The second issue of Fangoria is a big improvement on the first. The overall level of writing is much improved and the horror element is becoming more pronounced as this publication inches its way towards its fright-mag destiny. However, it’s still a magazine with a divided soul at this stage — and issue #2 suffers from some noticeable growing pains.
The MVP of this issue is definitely Bob Martin. He kicks the issue off with a trifecta of fanboy-pleasing greatness. The first is an editorial where he proposes a film rating to separate films with shocking non-sex content from pornography (sadly, a wish that has yet to come true). He follows it with a nice feature on Phantasm that mixes a Don Coscarelli interview — who is as personable as always — with interesting descriptions of how the film’s memorable effects were achieved. This is followed by a nice little piece on Nosferatu: The Vampyre that was probably the first exposure many young American minds got to the work of Herzog.
The retrospective articles in issue #2 are also quite good (this remains an enduring part of the magazine’s appeal).

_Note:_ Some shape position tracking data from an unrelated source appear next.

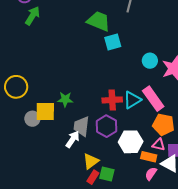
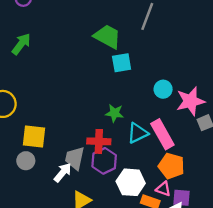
green arrow: (32, 16) -> (21, 44), moved
green star: (65, 99) -> (115, 113), moved
red cross: (112, 100) -> (99, 141), moved
gray circle: (32, 119) -> (26, 161), moved

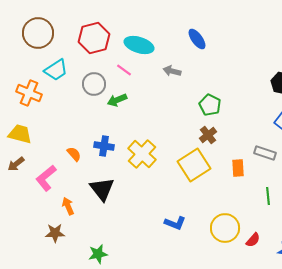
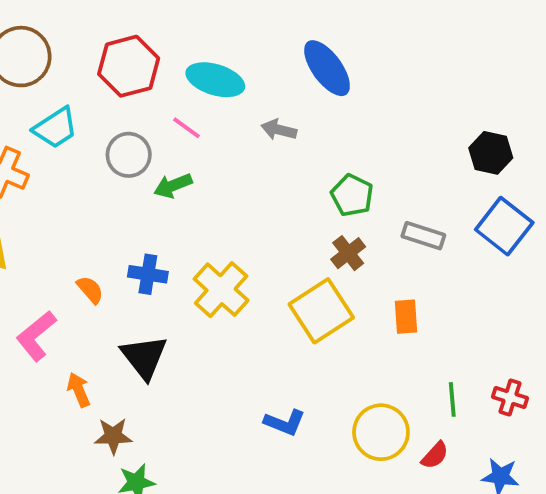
blue ellipse: (197, 39) -> (327, 68), size x1.4
gray rectangle: (265, 153) -> (423, 236), moved
green line: (268, 196) -> (452, 399), moved
brown star: (55, 233) -> (113, 436), moved

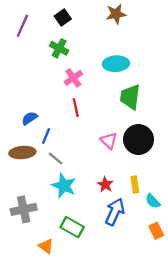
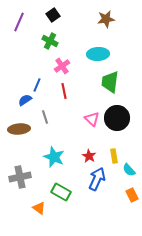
brown star: (116, 14) -> (106, 19), moved
blue line: (46, 136) -> (37, 85), moved
gray line: (56, 158) -> (45, 117), moved, turned 32

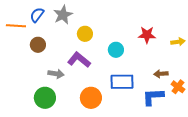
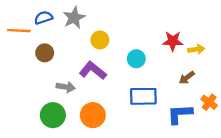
blue semicircle: (37, 15) -> (43, 18), turned 35
yellow arrow: (178, 42) -> (196, 49), moved
brown arrow: (161, 74) -> (187, 78), moved, turned -32
orange circle: (91, 98) -> (93, 115), moved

The first is the debut installment of a two-part Richard Matheson interview. Matheson is likeably frank, freely discussing his problems with the editing of The Incredible Shrinking Man and his bitterness over The Last Man On Earth (which he reveals was originally to have been directed by Fritz Lang!). There’s also a fascinating interview with Robert Bloch, who waxes eloquent about the why’s and wherefore’s of the horror genre, and a solid making-of piece on War Of The Worlds that goes into great detail on its visual effects.
Elsewhere, issue #2 runs into problems. The fantasy-magazine directive from the front office leads to some boring non-horror content: for example, there’s a Dr. Who feature that feels like a leftover from Starlog and unwanted talk of Saturday morning cartoons in the news section. There’s also some obvious rush-jobs that shamelessly pad out the page count: the features on Dracula (1979 version) and The Humanoid have a sloppy, rewritten-press-kit feel and there is a unabashed puff-piece that promotes the supposed excellence of the infamously lousy Prophecy.

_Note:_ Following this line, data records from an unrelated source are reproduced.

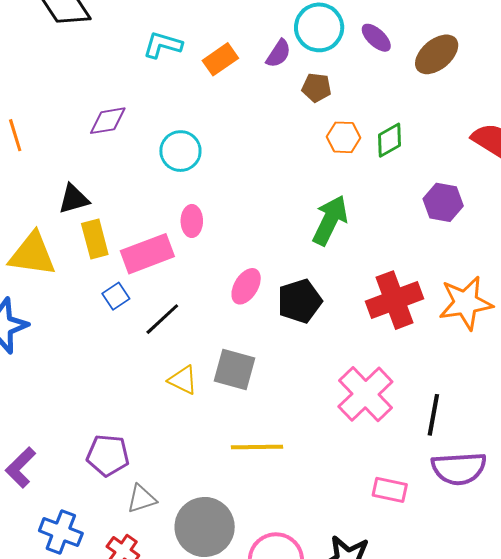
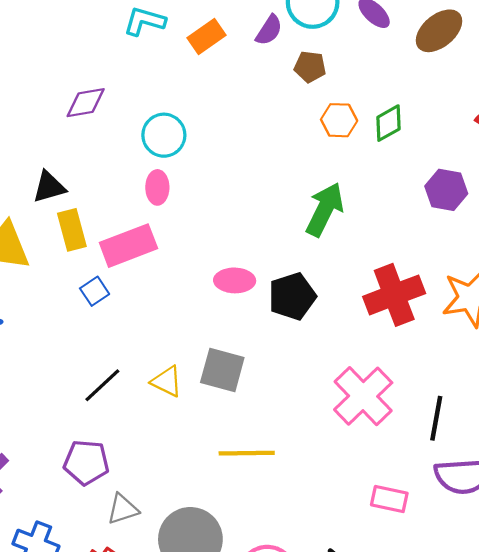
pink ellipse: (192, 221) -> (157, 187), moved
pink ellipse: (246, 286) -> (235, 280), turned 60
black line: (162, 319) -> (102, 385), moved

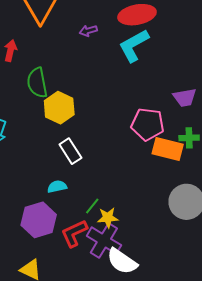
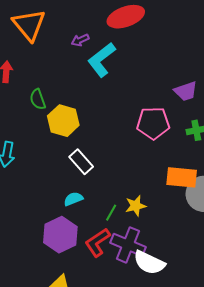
cyan L-shape: (134, 46) -> (102, 60), moved
green semicircle: (37, 83) -> (38, 99), size x0.7
orange rectangle: (168, 149) -> (182, 177), moved
yellow star: (108, 218) -> (136, 206), moved

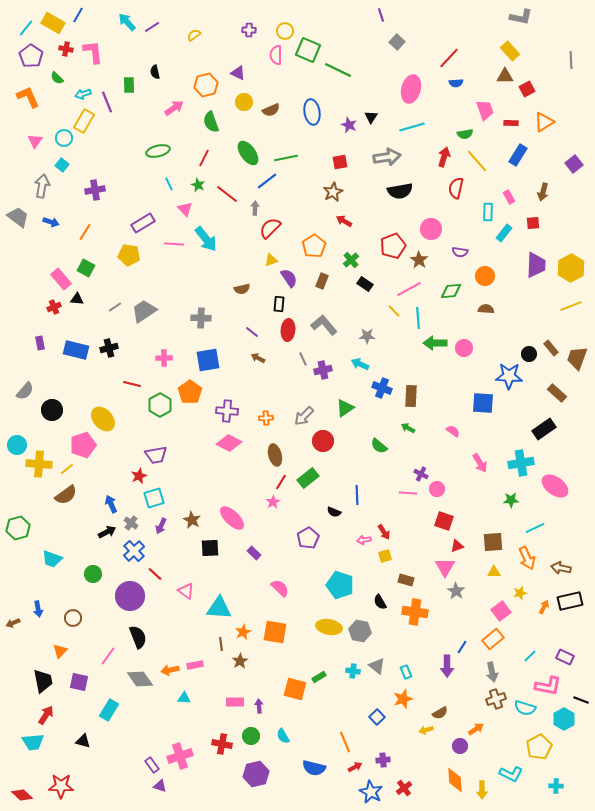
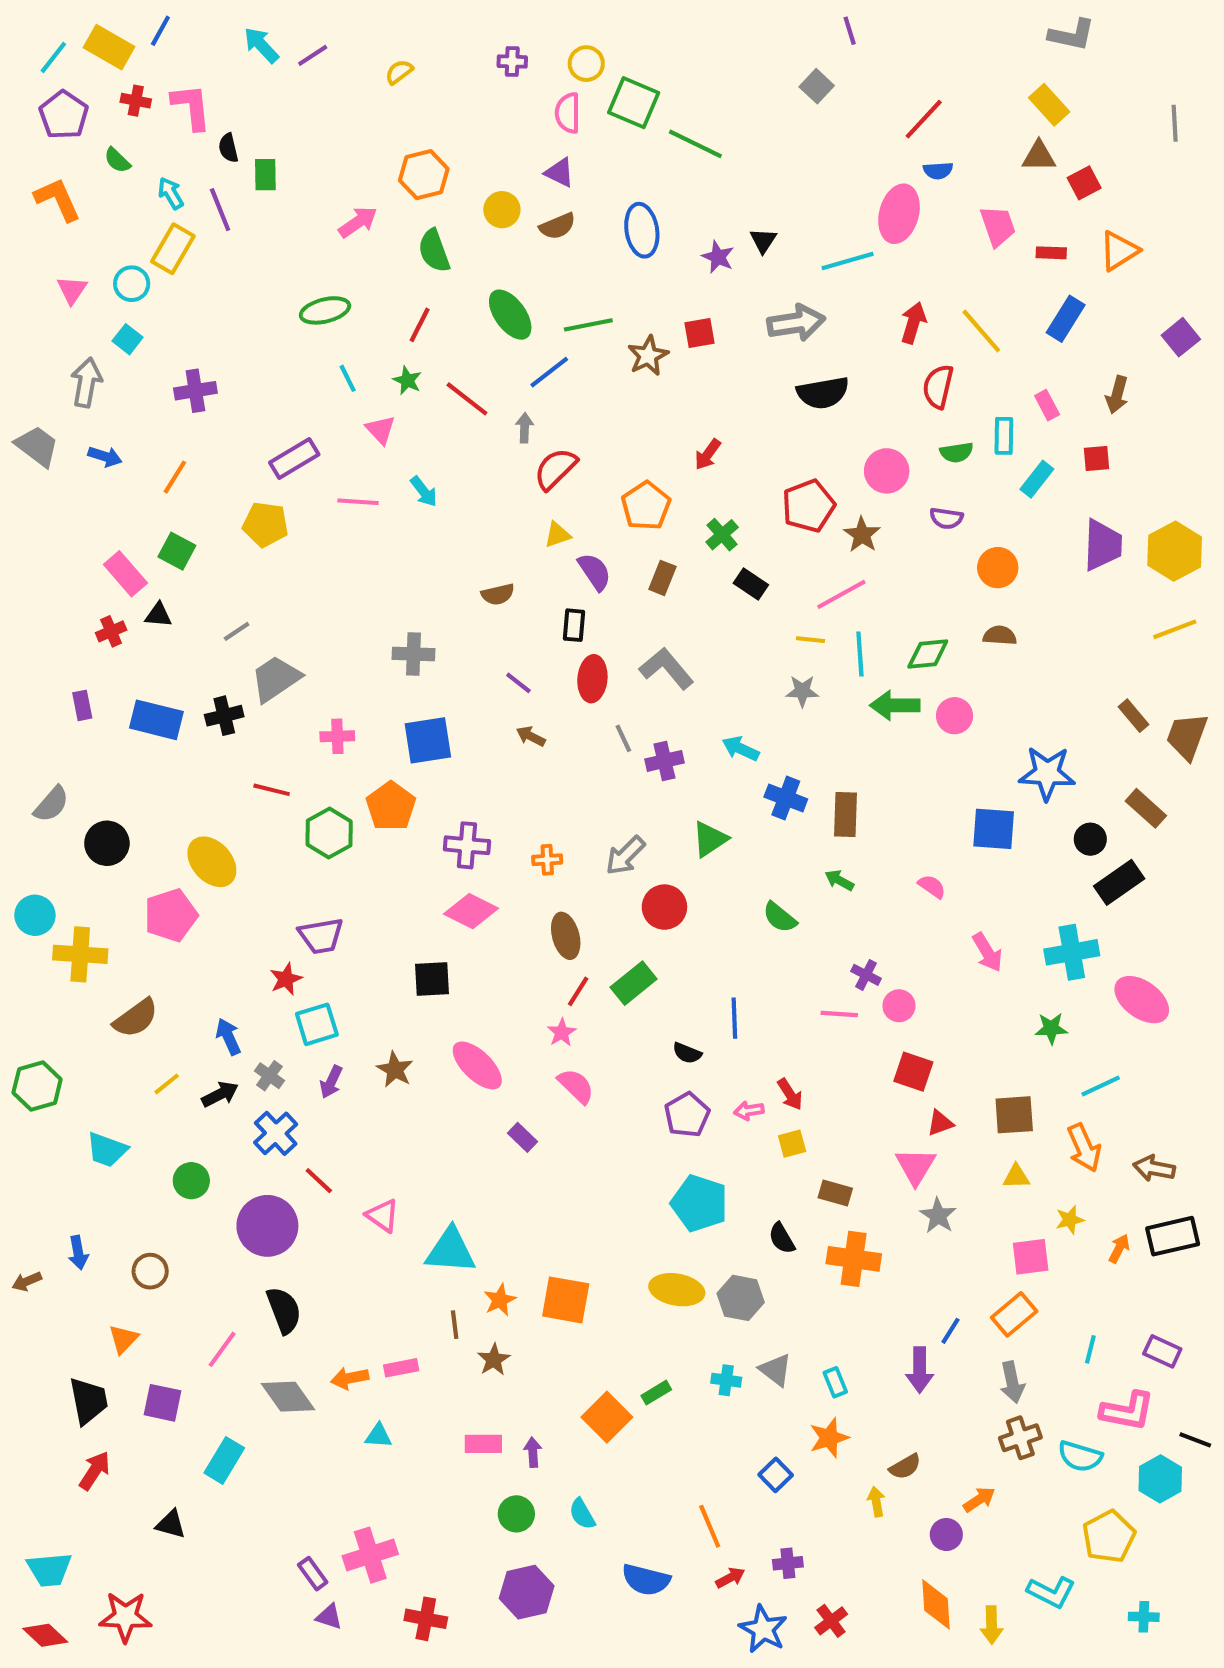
purple line: (381, 15) -> (850, 31), moved
black semicircle: (155, 72) -> (228, 148), moved
purple triangle: (238, 73) -> (560, 173), moved
pink ellipse: (411, 89) -> (899, 214), moved
cyan arrow: (83, 94) -> (171, 193), turned 77
green semicircle: (465, 134) -> (957, 452), moved
brown star: (333, 192) -> (648, 356), moved
red arrow: (344, 221) -> (708, 454), turned -84
cyan arrow: (206, 239) -> (424, 491), size x0.6
green diamond: (451, 291) -> (928, 654), moved
gray trapezoid: (144, 311) -> (276, 679), moved
yellow line: (394, 311) -> (811, 640), turned -40
gray star: (367, 336) -> (802, 691), moved
black circle: (529, 354) -> (1090, 839), moved
yellow line: (67, 469) -> (167, 1084), moved
purple pentagon: (308, 538) -> (687, 1115), moved
black square: (210, 548) -> (432, 979), moved
pink semicircle: (280, 588) -> (576, 1086), moved
pink square: (501, 611) -> (1031, 1257), turned 30
cyan line: (530, 656) -> (1090, 1349), turned -32
orange square: (295, 689) -> (607, 1417), turned 30
yellow arrow: (426, 730) -> (876, 1502), turned 96
cyan trapezoid: (33, 742) -> (49, 1569), moved
red cross: (222, 744) -> (426, 1619), moved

However, the issue finishes with a few nice bits in its closing news section (once you get past that Saturday morning cartoon talk). One of the most fascinating parts of reading old film magazines is the news of projects that never came to be. There are two gems of that ilk in this issue. First, a brief chat with John Landis yields talk of Creature From The Black Lagoon and The Mummy remakes that never happened (his instincts on keeping The Mummy as a period piece were vindicated by the success of the Stephen Sommers version a few decades later). There’s also talk of War Of The Insect Gods, an unmade comedy script about mutant cockroaches invading New York that was penned by Mr. Mike himself, Michael O’Donaghue. Oh, what could have been…

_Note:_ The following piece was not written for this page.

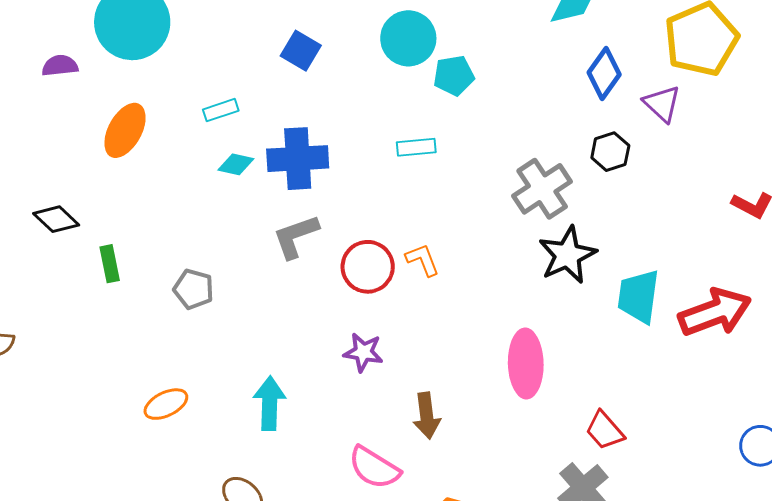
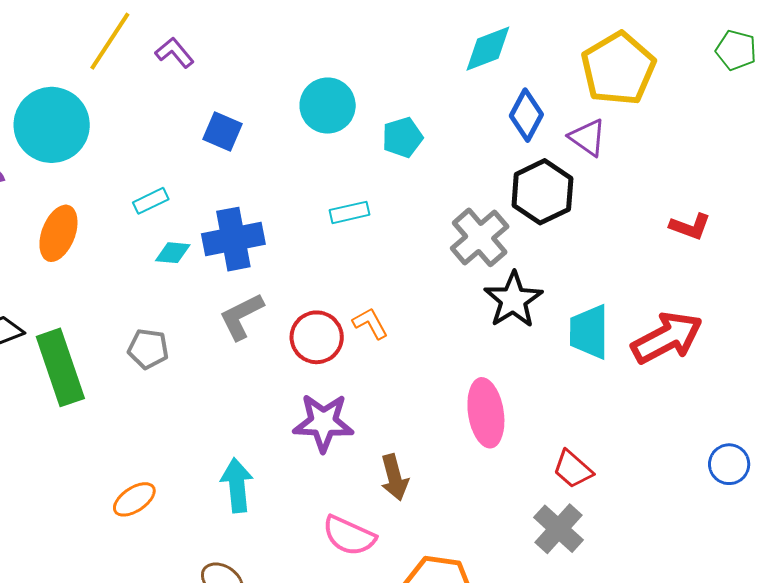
cyan pentagon: (454, 75) -> (402, 137), moved
black hexagon: (610, 152) -> (542, 192), size x1.6
green rectangle: (110, 264) -> (60, 367), size x2.0
gray pentagon: (194, 289) -> (148, 349), moved
purple star: (363, 352) -> (323, 423), size x1.5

In short, Fangoria #2 is about half of a good magazine. Clearly, the publishers had yet to learn that no one can serve multiple masters and still manage to do a good job. It would take a few more hits to the corporate pocketbook before they’d be willing to take chances in favor of a horror-dominant direction. In the meantime, there would be a few more issues with contents stitched together, Frankenstein-style.